Any developer who's entitled to work on the development database can do so. We don't have to build and integrate the database either in order to test it, because it is already built. It is even cleverer than source control because we can give permissions on the individual schemas or even objects to control the access of the individual developers. We can even specify the type of permission
Oh. So I shouldn't be using a 'shared' database for development? Each developer should use their own development database, put their code in source control and then build a database from source control? So, instead of building a multi-user system in a multi-user way, we should pretend it isn't a multi-user system? If we do that , we then have to devise a way of resolving the differences when the different contributions are merged.
Ah, so if the database is in source control, then people working on the same bit of code can have their code merged? Wow. So if two people simultaneously add a column to a table, or a parameter to a stored procedure, they both get put in? Hmm. Do you believe that? Well, I don't, since a VCS doesn't even attempt to detect a semantic difference, just a textual difference. It can’t even tell whether a change is to code or to a comment! Are you sure that it is better to attempt a merge than simply bin the work of one of the developers? In SQL Server, if two people work on the same table and both of them insert a column using ALTER TABLE, , then by the miracle of ACID, both columns get inserted. Why are two developers working on the same schema at once, anyway? The schema is there to allow a partitioning of large databases, which means databases large enough to require more than one person working on them, by logical areas of functionality. On any sensible SQL Server development system, all changes are recorded, anyway.
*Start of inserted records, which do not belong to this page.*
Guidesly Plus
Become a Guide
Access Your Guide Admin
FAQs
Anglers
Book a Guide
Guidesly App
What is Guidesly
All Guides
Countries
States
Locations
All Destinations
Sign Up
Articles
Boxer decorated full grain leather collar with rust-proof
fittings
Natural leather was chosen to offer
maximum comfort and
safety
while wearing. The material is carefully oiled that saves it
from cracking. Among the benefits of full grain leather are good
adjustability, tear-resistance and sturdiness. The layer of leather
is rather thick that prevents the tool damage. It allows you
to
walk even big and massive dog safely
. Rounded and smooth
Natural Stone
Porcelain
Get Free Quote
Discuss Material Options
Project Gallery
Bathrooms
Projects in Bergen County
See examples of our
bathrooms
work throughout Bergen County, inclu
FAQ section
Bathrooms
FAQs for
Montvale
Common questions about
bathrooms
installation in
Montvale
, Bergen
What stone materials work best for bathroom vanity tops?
So, source code will be lost if we allow developers to work together on a development database? Nope. Code won't get trashed unless we behave like lunatics. If the worst happens, then it is still there. It is a database after all and we take scheduled backups of it just like any other database. What's that? You really think your VCS backups are as reliable as database backups? I thought not. So why export the code from a database into a "database" that isn't as good?
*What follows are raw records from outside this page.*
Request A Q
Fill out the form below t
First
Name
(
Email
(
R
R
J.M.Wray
Ah, we don't know who made what alteration to the database unless we use source control? Wrong again. All my development servers have server triggers that record all changes and save them to a table in
master. It even contains the DDL, so I always know what changes were made, to which database, when and by whom. Almost always, I'll know what code was there before because my trigger will have recorded it when the code changed previously. Don't believe me? Here's the trigger…
Create TRIGGER [RecordDatabaseChanges]
ON all server FOR DDL_DATABASE_LEVEL_EVENTS
SET NOCOUNT ON
IF OBJECT_ID( N'master.dbo.ChangeLog', N'U' ) IS NULL
BEGIN --if it isn't there then create it.
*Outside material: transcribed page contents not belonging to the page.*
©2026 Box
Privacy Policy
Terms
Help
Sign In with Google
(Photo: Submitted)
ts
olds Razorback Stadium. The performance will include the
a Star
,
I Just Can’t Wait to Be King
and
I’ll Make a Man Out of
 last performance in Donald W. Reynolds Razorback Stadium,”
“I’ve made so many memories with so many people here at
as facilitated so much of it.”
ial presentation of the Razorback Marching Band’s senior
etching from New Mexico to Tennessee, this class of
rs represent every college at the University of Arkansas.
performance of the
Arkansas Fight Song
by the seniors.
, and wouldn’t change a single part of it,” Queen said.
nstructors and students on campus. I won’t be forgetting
create table master.dbo.ChangeLog
Changelog_ID int identity primary key,
[Event Type] nvarchar(30) not null,
[When] datetime not null default getdate(),
[Database] nvarchar(128) not null,
[UserName] nvarchar(128) not null,
[SPID] nvarchar(128) not null,
[Schema] nvarchar(128) not null,
[Name] nvarchar(128) not null,
[New Name] nvarchar(128) not null,
[ObjectType] nvarchar(128) not null,
[New ObjectType] nvarchar(128) not null,
[SQL Used] nvarchar(max) not null,
NTUserName nvarchar(128) not NULL default system_user,
HostName nvarchar(128) not null default HOST_NAME(),
SessionLoginName nvarchar(128) not NULL default SUSER_NAME()
DECLARE @data XML;
SET @data = EVENTDATA();
insert into ChangeLog ([Event Type], [Database], UserName, SPID, [Schema], Name, [New Name], ObjectType, [New ObjectType], [SQL Used])
coalesce(@data.value('(/EVENT_INSTANCE/EventType)','nvarchar(30)'),'') as [Event Type],
coalesce(@data.value('(/EVENT_INSTANCE/DatabaseName)','nvarchar(128)'),'') as [Database],
coalesce(@data.value('(/EVENT_INSTANCE/UserName)','nvarchar(128)'),'') as [UserName],
coalesce(@data.value('(/EVENT_INSTANCE/SPID)','nvarchar(128)'),'') as [SPID],
coalesce(@data.value('(/EVENT_INSTANCE/SchemaName)','nvarchar(128)'),'') as [Schema],
coalesce(@data.value('(/EVENT_INSTANCE/ObjectName)','nvarchar(128)'),'') as [Name],
coalesce(@data.value('(/EVENT_INSTANCE/TargetObjectName)','nvarchar(128)'),'') as [New Name],
coalesce(@data.value('(/EVENT_INSTANCE/ObjectType)','nvarchar(128)'),'') as [ObjectType],
coalesce(@data.value('(/EVENT_INSTANCE/TargetObjectType)','nvarchar(128)'),'') as [New ObjectType],
coalesce(@data.value('(/EVENT_INSTANCE/TSQLCommand/CommandText)','nvarchar(max)'),'') as [SQL Used]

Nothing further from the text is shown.